The Monetary Authority of Singapore (MAS) said on Tuesday (Jan 25) that it was tightening its monetary policy settings amid a further upward shift in Singapore’s inflation outlook.
The adjustment falls outside of MAS’ normal cycle of twice-yearly monetary policy reviews, typically in April and October.
MAS will “slightly” raise the rate of appreciation of its monetary policy band given the risks of higher core inflation in the near term, it said.
There will be no change to the width and the level at which the Singapore dollar’s nominal effective exchange rate (S$NEER) policy band is centred.
“This move builds on the pre-emptive shift to an appreciating stance in October 2021 and is appropriate for ensuring medium-term price stability,” said MAS.
MAS manages monetary policy through exchange rate settings, rather than interest rates, letting the Singapore dollar rise or fall against the currencies of its main trading partners within an undisclosed band.
It adjusts its policy via three levers: The slope, mid-point and width of the policy band, known as the S$NEER.

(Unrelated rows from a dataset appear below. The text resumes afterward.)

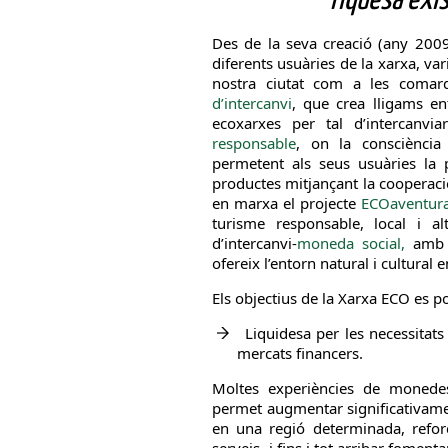
riquesa exis
Des de la seva creació (any 2009),
diferents usuàries de la xarxa, var
nostra ciutat com a les comar
d’intercanvi
, que crea lligams en
ecoxarxes per tal d’intercan
responsable
, on la consciència 
permetent als seus usuàries la p
productes mitjançant la cooperaci
en marxa el projecte
ECOaventur
turisme responsable, local i al
d’intercanvi-
moneda social,
amb e
ofereix l’entorn natural i cultural
Els objectius de la Xarxa ECO es p
Liquidesa per les necessitats
mercats financers.
Moltes experiències de monede
permet augmentar significativament
en una regió determinada, reforç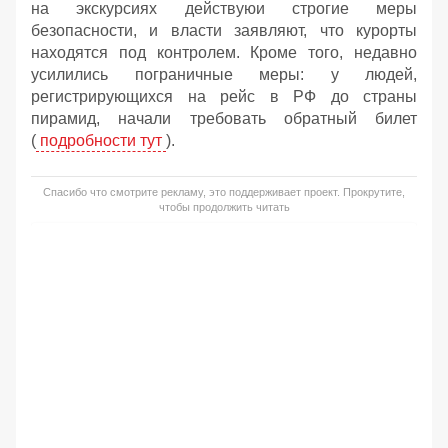
на экскурсиях действуюи строгие меры
безопасности, и власти заявляют, что курорты
находятся под контролем. Кроме того, недавно
усилились пограничные меры: у людей,
регистрирующихся на рейс в РФ до страны
пирамид, начали требовать обратный билет
(
подробности тут
).
Спасибо что смотрите рекламу, это поддерживает проект. Прокрутите,
чтобы продолжить читать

In last October’s review, MAS shifted the S$NEER band on to a gradual appreciation path from 0 per cent previously.
There has been a “further upward shift in Singapore’s inflation outlook, reflecting both global and domestic factors” since the last monetary policy statement in October last year, said the authority.
“MAS has therefore assessed that it is appropriate to make another pre-emptive adjustment in its monetary policy stance at this juncture,” it said.
MAS is revising its inflation forecasts for this year. Core inflation is now projected to be 2 per cent to 3 per cent this year, up from the 1 per cent to 2 per cent expected in October.
Meanwhile, CPI-All Items inflation is expected to be 2.5 per cent to 3.5 per cent, from the earlier forecast range of 1.5 per cent to 2.5 per cent.
The authority said that over the last three months, the S$NEER has broadly appreciated within the upper half of the policy band.
HIGHER INFLATION OUTLOOK
The outlook for Singapore’s inflation has shifted higher since October last year, amid recovering global demand and “persistent supply-side frictions”.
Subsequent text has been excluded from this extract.